§ **Material supplied**:

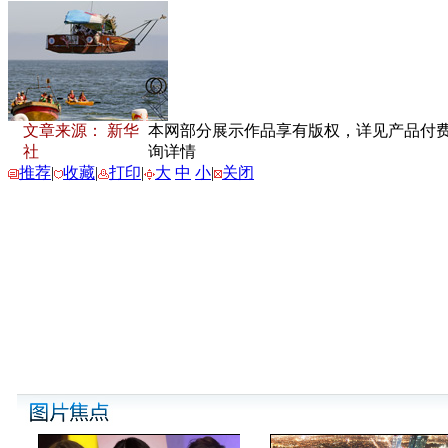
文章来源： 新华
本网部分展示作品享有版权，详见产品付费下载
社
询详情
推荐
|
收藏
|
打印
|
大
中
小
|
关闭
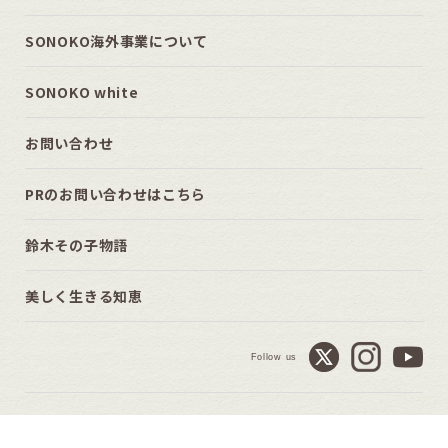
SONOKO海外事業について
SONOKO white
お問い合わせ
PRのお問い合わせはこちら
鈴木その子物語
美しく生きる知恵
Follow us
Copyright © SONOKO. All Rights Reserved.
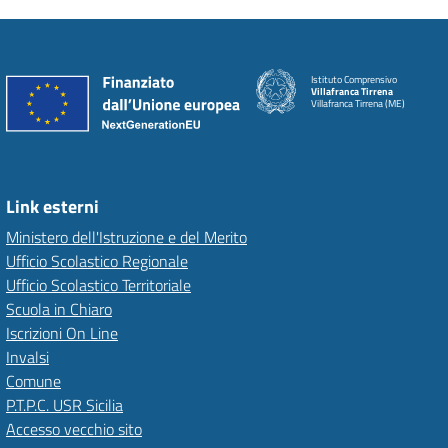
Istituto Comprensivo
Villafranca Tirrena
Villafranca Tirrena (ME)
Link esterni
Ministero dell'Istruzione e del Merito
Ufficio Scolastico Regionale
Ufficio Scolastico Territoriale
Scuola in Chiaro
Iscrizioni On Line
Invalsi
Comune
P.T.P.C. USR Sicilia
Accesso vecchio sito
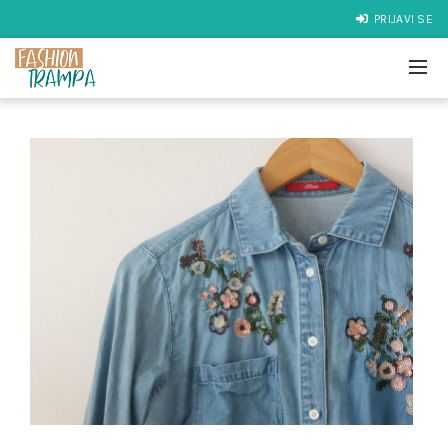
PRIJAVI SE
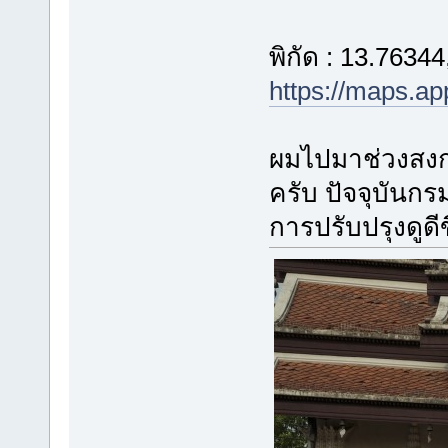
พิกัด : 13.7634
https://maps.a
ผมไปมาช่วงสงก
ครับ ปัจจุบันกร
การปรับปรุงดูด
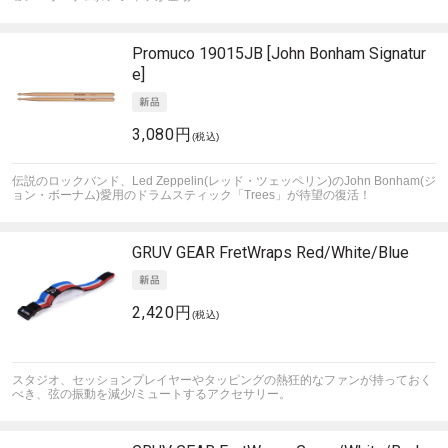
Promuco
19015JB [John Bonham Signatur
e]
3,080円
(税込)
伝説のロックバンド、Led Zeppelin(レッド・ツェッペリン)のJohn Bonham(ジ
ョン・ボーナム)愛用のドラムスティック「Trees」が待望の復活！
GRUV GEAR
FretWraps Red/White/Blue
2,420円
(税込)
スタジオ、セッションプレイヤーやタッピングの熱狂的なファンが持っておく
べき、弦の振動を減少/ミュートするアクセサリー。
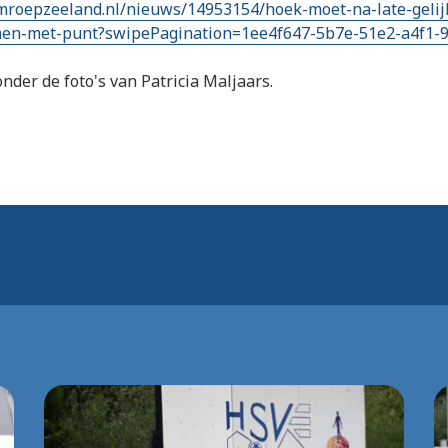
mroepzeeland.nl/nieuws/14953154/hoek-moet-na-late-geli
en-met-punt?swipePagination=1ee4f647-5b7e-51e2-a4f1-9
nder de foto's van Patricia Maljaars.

§ **About this task**: An unaltered copy of the material, without images, should be set down.

§ **Result**:
文章来源： 新华
本网部分展示作品享有版权，详见产品付费下载
社
询详情
推荐
|
收藏
|
打印
|
大
中
小
|
关闭
SONOKO海外事業について
SONOKO white
お問い合わせ
PRのお問い合わせはこちら
鈴木その子物語
美しく生きる知恵
Follow us
Copyright © SONOKO. All Rights Reserved.
Istituto Comprensivo
Villafranca Tirrena
Villafranca Tirrena (ME)
Link esterni
Ministero dell'Istruzione e del Merito
Ufficio Scolastico Regionale
Ufficio Scolastico Territoriale
Scuola in Chiaro
Iscrizioni On Line
Invalsi
Comune
P.T.P.C. USR Sicilia
Accesso vecchio sito
PRIJAVI SE
พิกัด : 13.7634
https://maps.a
ผมไปมาช่วงสงก
ครับ ปัจจุบันกร
การปรับปรุงดูด
Promuco
19015JB [John Bonham Signatur
e]
3,080円
(税込)
伝説のロックバンド、Led Zeppelin(レッド・ツェッペリン)のJohn Bonham(ジ
ョン・ボーナム)愛用のドラムスティック「Trees」が待望の復活！
GRUV GEAR
FretWraps Red/White/Blue
2,420円
(税込)
スタジオ、セッションプレイヤーやタッピングの熱狂的なファンが持っておく
べき、弦の振動を減少/ミュートするアクセサリー。
mroepzeeland.nl/nieuws/14953154/hoek-moet-na-late-geli
en-met-punt?swipePagination=1ee4f647-5b7e-51e2-a4f1-9
nder de foto's van Patricia Maljaars.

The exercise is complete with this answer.